Jonathan Ægidius

Personal information
- Full name: Jonathan Risbjerg Ægidius
- Date of birth: 22 April 2002 (age 24)
- Place of birth: Slangerup, Denmark
- Height: 1.90 m (6 ft 3 in)
- Position: Goalkeeper

Team information
- Current team: Lyngby
- Number: 1

Youth career
- 2008–2011: SOIF
- 2011–2016: Nordsjælland
- 2016–2021: Lyngby
- 2021–2022: Brøndby

Senior career*
- Years: Team / Apps / (Gls)
- 2021–2025: Brøndby / 0 / (0)
- 2022: → HIK (loan) / 3 / (0)
- 2024: → Kolding (loan) / 8 / (0)
- 2025–: Lyngby / 36 / (0)

International career
- 2018: Denmark U16 / 3 / (0)
- 2018–2019: Denmark U17 / 11 / (0)
- 2019–2020: Denmark U18 / 4 / (0)
- 2020: Denmark U19 / 2 / (0)
- 2022: Denmark U20 / 1 / (0)

= Jonathan Ægidius =

Danish footballer (born 2002)

Jonathan Risbjerg Ægidius (born 22 April 2002) is a Danish professional footballer who plays as a goalkeeper for Danish Superliga club Lyngby Boldklub.

==Career==
===Youth years===
Ægidius began his football journey at the local club Slangerup & Omegn IF in 2008, where he played until 2011 before moving to FC Nordsjælland. In the winter of 2016, Ægidius transferred from Nordsjælland to Lyngby Boldklub.

At Lyngby, Ægidius became part of the club's academy and over the years featured for all youth national teams. On 11 November 2020, the 18-year-old made his debut for Lyngby's first team in a Danish Cup match against Slagelse B&I, coming on as a substitute for Frederik Schram in the 73rd minute of the 9–0 victory.

===Brøndby===
On 25 January 2021, Ægidius signed a four-year pre-contract with Brøndby IF, which meant he would move from Lyngby to Brøndby on a free transfer in the summer of 2021, when his contract with Lyngby expired. A few days later, on 1 February 2021, the clubs agreed that Ægidius would transfer immediately.

In his first one and a half seasons at Brøndby, Ægidius primarily played for the club's U-19 team. In pursuit of senior experience, he was loaned out to the Danish 2nd Division club HIK on 18 July 2022 until the end of the season. Ægidius made his debut for HIK on 6 August 2022 against BK Frem. He went on to play two more matches, receiving a red card after an hour in the last game, before being recalled by Brøndby on 29 August 2022 due to injuries in their squad.

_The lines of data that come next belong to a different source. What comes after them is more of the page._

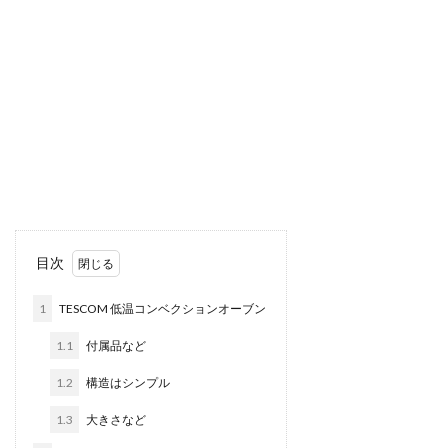
目次
1
TESCOM 低温コンベクションオーブン
1.1
付属品など
1.2
構造はシンプル
1.3
大きさなど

After being recalled, Ægidius continued as the third-choice goalkeeper at Brøndby and made only a few appearances for the club's reserve team that season. Nevertheless, in July 2023, he signed a contract extension with Brøndby until June 2027.

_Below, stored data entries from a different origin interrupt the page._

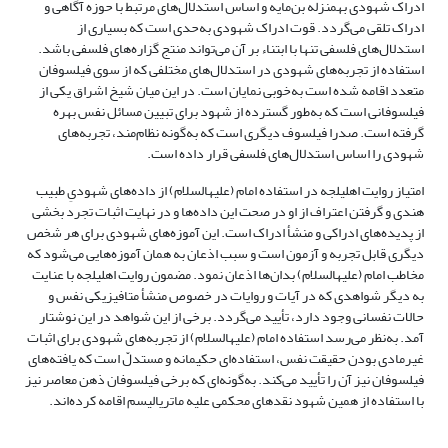
ادراک شهودی به­منزله بن‌مایه و اساس استدلال‌های مرتبط با حوزه آگاهی و
ادراک تلقی می‌گردد. قوت ادراک شهودی به‌حدی است که بسیاری از
استدلال‌های فلسفی تنها با ابتناء بر آن می‌تواند منتج گزاره‌های فلسفی باشد.
استفاده از تجربه‌های شهودی در استدلال‌های مختلفی که از سوی فیلسوفان
متعدد اقامه شده است به‌خوبی نمایان است. در این میان شیخ اشراق یکی از
فیلسوفانی است که به‌طور گسترده‌ از شهود برای تبیین مسائل نفس بهره
گرفته است. صدرا فیلسوف دیگری است که به‌گونه‌ نظام‌مند، تجربه‌های
شهودی را اساس استدلال‌های فلسفی قرار داده است.
امتیاز روایت اهلیلجه در استفاده امام (علیه­السلام) از داده‌های شهودیِ طبیب
هندی و گرفتن اعتراف از او در صحت این داده‌ها و در نهایت اثبات تجرد بخشی
از پدیده‌های ادراکی و منشأ ادراک است. این آموزه‌های شهودی برای هر شخص
دیگری قابل تجربه و آزمون است و سبب اذعان به همان آموزه‌هایی می‌شود که
مخاطب امام (علیه­السلام) بدان‌ها اذعان نمود. مضمون روایت اهلیلجه با عنایت
به دیگر شواهدی که در آیات و روایات در خصوص منشأ متافیزیکی نفس و
حالات نفسانی وجود دارد، تأیید می‌گردد. برخی از این شواهد در این نوشتار
آمد. به‌نظر می‌رسد استفاده امام (علیه­السلام) از تجربه‌های شهودی برای اثبات
غیرمادی بودن حقیقت نفس، استفاده‌ای حکیمانه و مستدلّ است که یافته‌های
فیلسوفان نیز آن را تأیید می‌کند. به‌گونه‌ای که برخی فیلسوفان ذهن معاصر نیز
با استفاده از همین شهود نقد‌های محکمی علیه ماتریالیسم اقامه کرده‌اند.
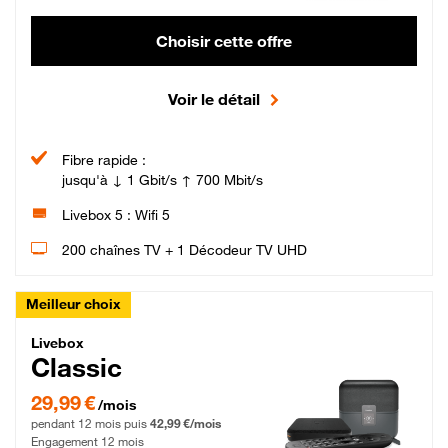
Choisir cette offre
Voir le détail
Fibre rapide :
jusqu'à ↓ 1 Gbit/s ↑ 700 Mbit/s
Livebox 5 : Wifi 5
200 chaînes TV + 1 Décodeur TV UHD
Meilleur choix
Livebox Classic Fibre
Livebox
Classic
29,99 € par mois pendant 12 mois puis 42,99 € par mois, Engagement 12 moi
29,99 €
/mois
pendant 12 mois puis
42,99 €/mois
Engagement 12 mois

In July 2024, still awaiting his debut for Brøndby, Ægidius was loaned out to the Danish 1st Division club Kolding IF for the 2024–25 season. However, he was recalled at the end of 2024, after 11 games for Kolding.

===Return to Lyngby===
On 3 February 2025, Ægidius returned to Lyngby Boldklub, signing a contract until June 2028. On 21 March 2025, Ægidius got his Lyngby- and Danish Superliga debut, when he was in the starting lineup against Viborg FF.